▼▼▼

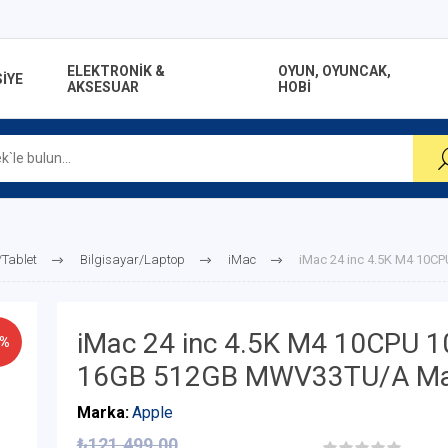
ELEKTRONİK &
OYUN, OYUNCAK,
İYE
AKSESUAR
HOBİ
/Tablet
Bilgisayar/Laptop
iMac
iMac 24 inc 4.5K M4 10
iMac 24 inc 4.5K M4 10CPU 
5%
16GB 512GB MWV33TU/A Ma
Marka:
Apple
₺121.499,00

▲▲▲

Scan the entries and show every line in which the word "iMac" is found.

## Task response
iMac
iMac 24 inc 4.5K M4 10
iMac 24 inc 4.5K M4 10CPU 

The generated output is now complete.